Sunny Cove makes huge structure size increases almost across the board, especially in key structures like the ROB, register files, and scheduler. Size increases beyond 50% are not uncommon. Skylake’s improvements over Haswell look small in comparison. Going back over previous generations, we can see how much Sunny Cove stands out:

Using ROB size to represent OOO window depth

ROB size provides a rather rough estimate of a core’s out of order execution window size, because reordering capacity is often limited by other structures. Still, it’s a good demonstration of just how much bigger Sunny Cove is relative to its predecessors, because other resources typically increase in proportion to ROB size increases. Sunny Cove mostly does that. The integer register file, scheduler, branch order buffer, and load queue all get proportional (or better) size boosts. The store queue and FP register files get smaller size increases, but entry count doesn’t tell the whole story. Both of those structures have to deal with 512-bit data width in Sunny Cove, and can indirectly give a large uptick in reordering capability by reducing the number of operations needed to do something.

Scheduling and Execution

A large, unified scheduler has been a defining characteristic of Intel’s P6 line. After Sandy Bridge, it’s one of the few remaining places where you could draw a line back to P6. But increasing port count on a large unified structure is probably quite expensive. Starting at least with Haswell, Intel has been slowly moving away from that by not letting memory ops utilize the entire scheduler. Skylake splits the scheduler, with address generation and math using operations using separate scheduling queues.

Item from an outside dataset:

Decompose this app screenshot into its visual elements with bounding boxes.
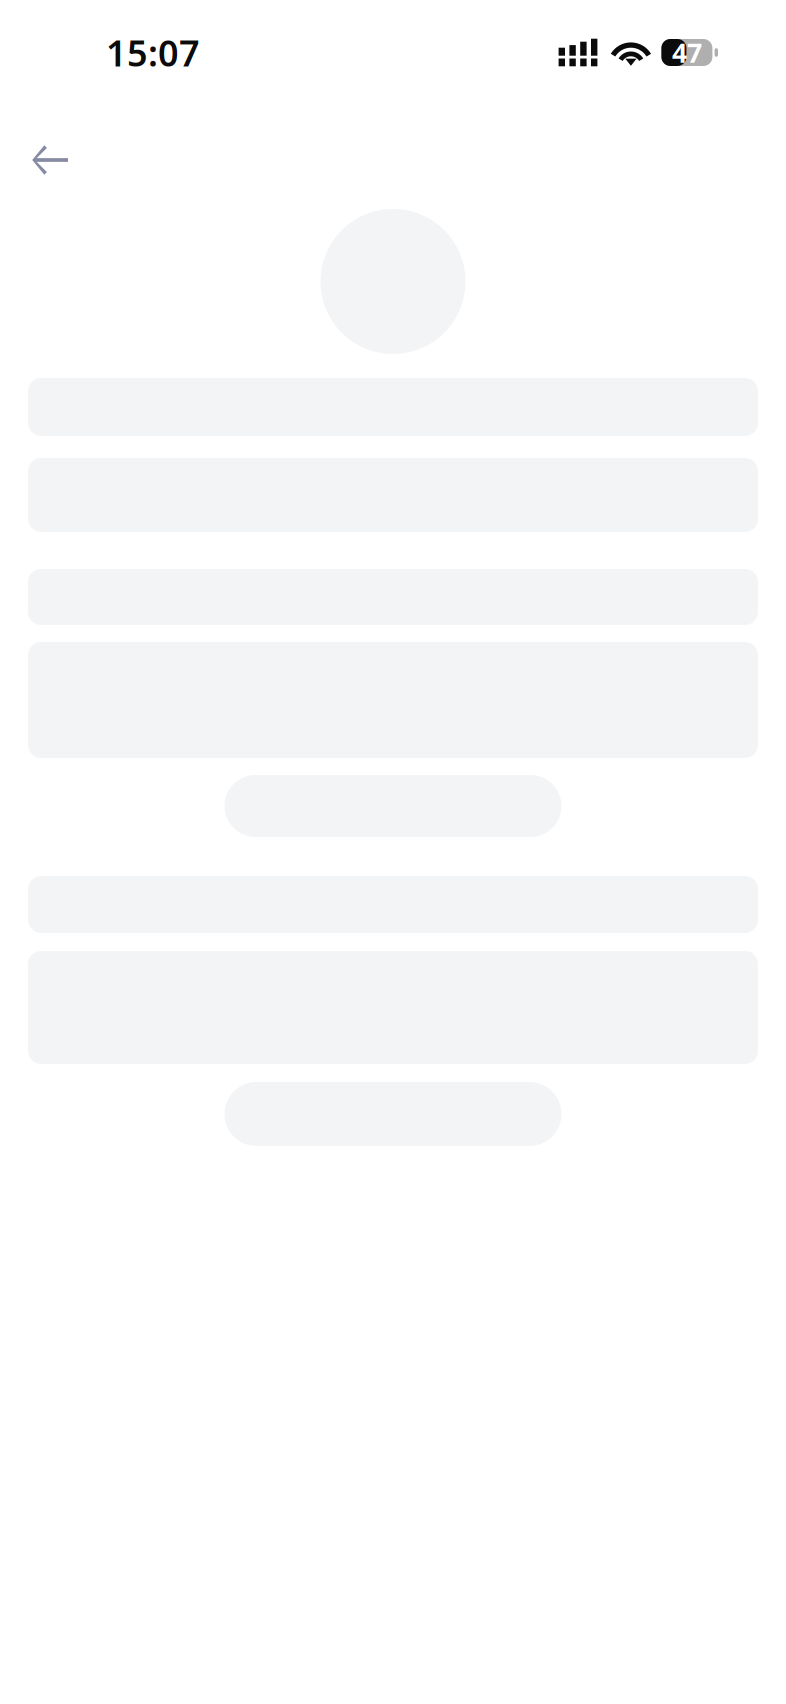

With Sunny Cove, Intel continues the trend and uses an even more distributed scheduler. That allows even more execution ports, and an increase in total scheduler entry count by 65%. Sunny Cove’s memory execution side sees the biggest changes. Loads and stores each get a pair of dedicated AGUs, ditching the 2x general purpose AGU setup used since Sandy Bridge.

Illustrating Haswell/Skylake’s AGU contention problem when going for maximum data cache bandwidth. Reordering instructions can actually improve throughput, which is quite unexpected in an out-of-order core

This new AGU layout makes memory scheduling simpler. It avoids the scheduling problem in Haswell and Skylake where peak L1D bandwidth couldn’t be sustained if store instructions got bound to one of the general purpose AGUs. And, it improves Sunny Cove’s L1D bandwidth for memory copies.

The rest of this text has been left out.